■ **Problem details**
All entries need to be written out verbatim, with pictures omitted.

#### Provided entries ####

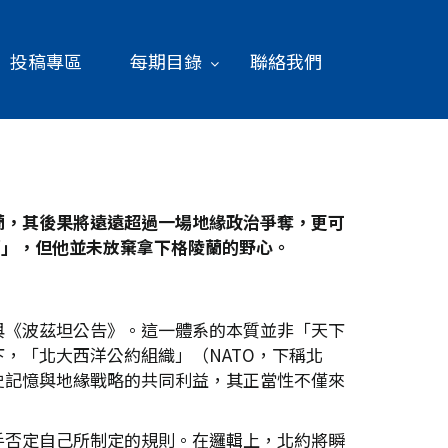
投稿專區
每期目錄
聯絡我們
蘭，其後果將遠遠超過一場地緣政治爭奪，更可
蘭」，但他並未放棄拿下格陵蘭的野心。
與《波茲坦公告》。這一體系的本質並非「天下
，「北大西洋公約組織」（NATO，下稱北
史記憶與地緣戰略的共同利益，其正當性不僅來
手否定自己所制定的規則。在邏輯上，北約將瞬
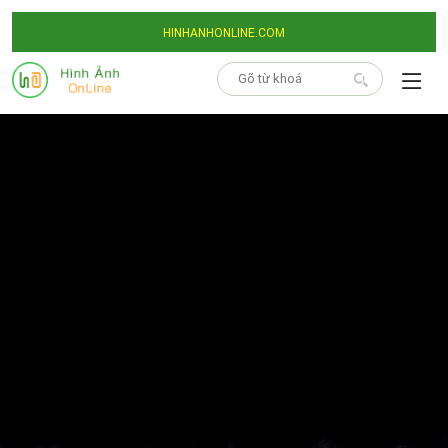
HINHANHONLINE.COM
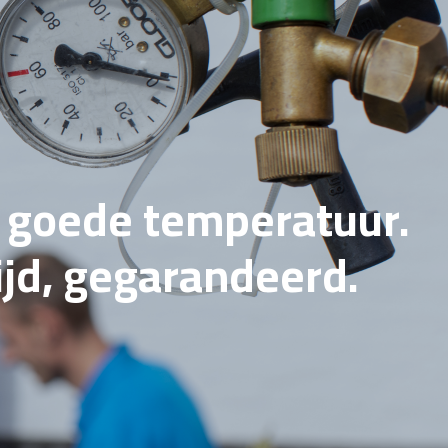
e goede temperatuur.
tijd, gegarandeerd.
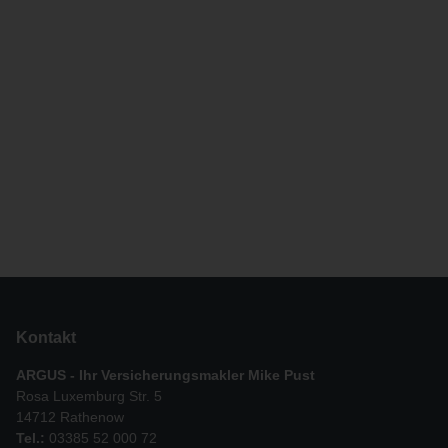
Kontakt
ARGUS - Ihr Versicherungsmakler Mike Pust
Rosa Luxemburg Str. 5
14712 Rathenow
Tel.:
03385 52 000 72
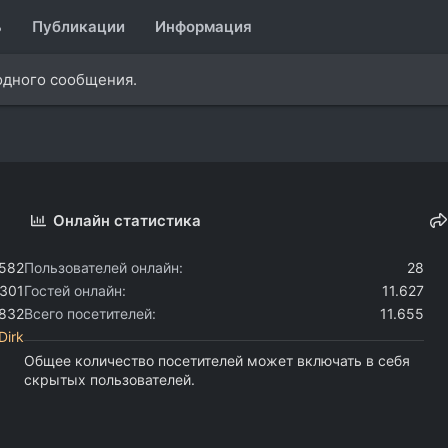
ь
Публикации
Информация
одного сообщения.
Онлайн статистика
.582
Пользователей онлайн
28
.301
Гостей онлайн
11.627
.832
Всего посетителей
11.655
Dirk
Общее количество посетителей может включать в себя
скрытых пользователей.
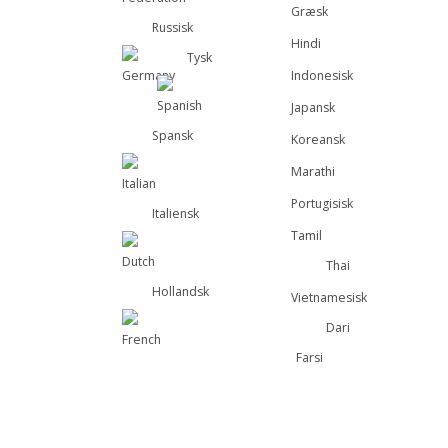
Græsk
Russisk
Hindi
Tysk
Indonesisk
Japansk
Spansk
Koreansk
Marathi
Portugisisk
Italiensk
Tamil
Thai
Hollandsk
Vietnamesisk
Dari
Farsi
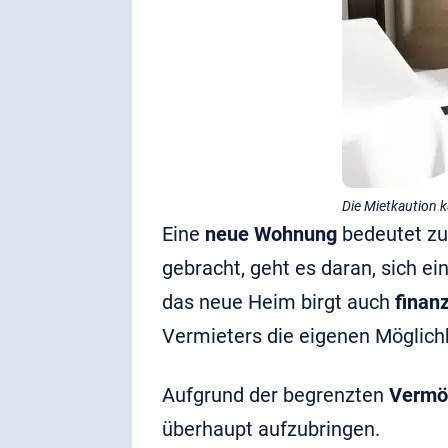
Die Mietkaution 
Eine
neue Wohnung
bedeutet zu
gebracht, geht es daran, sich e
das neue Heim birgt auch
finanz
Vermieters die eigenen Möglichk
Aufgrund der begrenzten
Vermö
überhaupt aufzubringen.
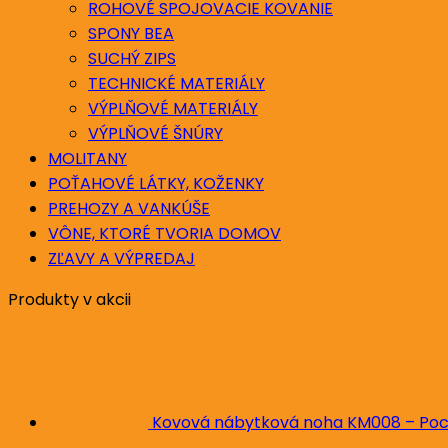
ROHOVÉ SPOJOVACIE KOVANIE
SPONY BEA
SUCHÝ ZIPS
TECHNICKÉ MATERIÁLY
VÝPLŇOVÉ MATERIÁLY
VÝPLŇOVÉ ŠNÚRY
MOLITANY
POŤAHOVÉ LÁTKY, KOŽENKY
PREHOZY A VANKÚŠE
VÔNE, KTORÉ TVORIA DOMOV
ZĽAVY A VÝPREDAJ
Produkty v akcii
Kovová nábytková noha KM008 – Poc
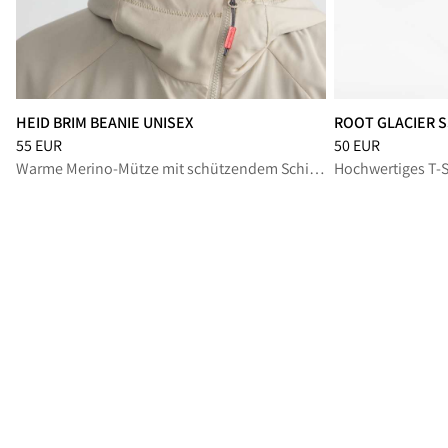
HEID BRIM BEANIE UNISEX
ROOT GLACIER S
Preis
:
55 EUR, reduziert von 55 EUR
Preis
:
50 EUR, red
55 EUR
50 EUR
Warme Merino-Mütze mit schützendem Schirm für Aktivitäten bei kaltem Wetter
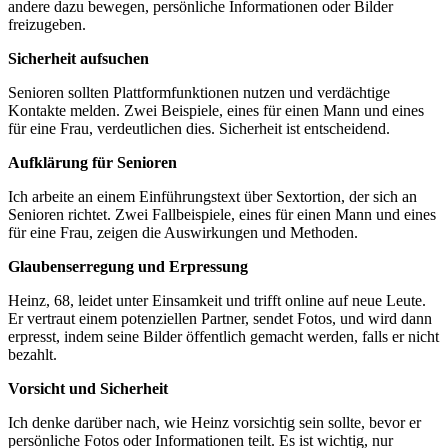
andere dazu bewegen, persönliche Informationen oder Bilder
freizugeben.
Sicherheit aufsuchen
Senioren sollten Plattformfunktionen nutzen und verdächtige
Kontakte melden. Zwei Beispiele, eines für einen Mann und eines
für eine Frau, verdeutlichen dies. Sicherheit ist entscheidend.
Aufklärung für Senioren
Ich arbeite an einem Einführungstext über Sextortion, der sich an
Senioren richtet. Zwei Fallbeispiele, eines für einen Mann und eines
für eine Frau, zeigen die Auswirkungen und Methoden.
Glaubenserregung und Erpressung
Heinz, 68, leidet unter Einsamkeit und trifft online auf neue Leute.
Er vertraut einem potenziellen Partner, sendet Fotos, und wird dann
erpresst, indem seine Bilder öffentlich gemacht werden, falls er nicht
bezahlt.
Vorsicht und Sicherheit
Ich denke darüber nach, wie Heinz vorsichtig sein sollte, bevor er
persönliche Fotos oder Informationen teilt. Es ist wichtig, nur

####

■ **Exercise output**
投稿專區
每期目錄
聯絡我們
蘭，其後果將遠遠超過一場地緣政治爭奪，更可
蘭」，但他並未放棄拿下格陵蘭的野心。
與《波茲坦公告》。這一體系的本質並非「天下
，「北大西洋公約組織」（NATO，下稱北
史記憶與地緣戰略的共同利益，其正當性不僅來
手否定自己所制定的規則。在邏輯上，北約將瞬
HINHANHONLINE.COM
e goede temperatuur.
tijd, gegarandeerd.
Kontakt
ARGUS - Ihr Versicherungsmakler Mike Pust
Rosa Luxemburg Str. 5
14712 Rathenow
Tel.:
03385 52 000 72
ь
Публикации
Информация
одного сообщения.
Онлайн статистика
.582
Пользователей онлайн
28
.301
Гостей онлайн
11.627
.832
Всего посетителей
11.655
Dirk
Общее количество посетителей может включать в себя
скрытых пользователей.
Græsk
Russisk
Hindi
Tysk
Indonesisk
Japansk
Spansk
Koreansk
Marathi
Portugisisk
Italiensk
Tamil
Thai
Hollandsk
Vietnamesisk
Dari
Farsi
Die Mietkaution 
Eine
neue Wohnung
bedeutet zu
gebracht, geht es daran, sich e
das neue Heim birgt auch
finanz
Vermieters die eigenen Möglichk
Aufgrund der begrenzten
Vermö
überhaupt aufzubringen.
ROHOVÉ SPOJOVACIE KOVANIE
SPONY BEA
SUCHÝ ZIPS
TECHNICKÉ MATERIÁLY
VÝPLŇOVÉ MATERIÁLY
VÝPLŇOVÉ ŠNÚRY
MOLITANY
POŤAHOVÉ LÁTKY, KOŽENKY
PREHOZY A VANKÚŠE
VÔNE, KTORÉ TVORIA DOMOV
ZĽAVY A VÝPREDAJ
Produkty v akcii
Kovová nábytková noha KM008 – Poc
HEID BRIM BEANIE UNISEX
ROOT GLACIER S
Preis
:
55 EUR, reduziert von 55 EUR
Preis
:
50 EUR, red
55 EUR
50 EUR
Warme Merino-Mütze mit schützendem Schirm für Aktivitäten bei kaltem Wetter
andere dazu bewegen, persönliche Informationen oder Bilder
freizugeben.
Sicherheit aufsuchen
Senioren sollten Plattformfunktionen nutzen und verdächtige
Kontakte melden. Zwei Beispiele, eines für einen Mann und eines
für eine Frau, verdeutlichen dies. Sicherheit ist entscheidend.
Aufklärung für Senioren
Ich arbeite an einem Einführungstext über Sextortion, der sich an
Senioren richtet. Zwei Fallbeispiele, eines für einen Mann und eines
für eine Frau, zeigen die Auswirkungen und Methoden.
Glaubenserregung und Erpressung
Heinz, 68, leidet unter Einsamkeit und trifft online auf neue Leute.
Er vertraut einem potenziellen Partner, sendet Fotos, und wird dann
erpresst, indem seine Bilder öffentlich gemacht werden, falls er nicht
bezahlt.
Vorsicht und Sicherheit
Ich denke darüber nach, wie Heinz vorsichtig sein sollte, bevor er
persönliche Fotos oder Informationen teilt. Es ist wichtig, nur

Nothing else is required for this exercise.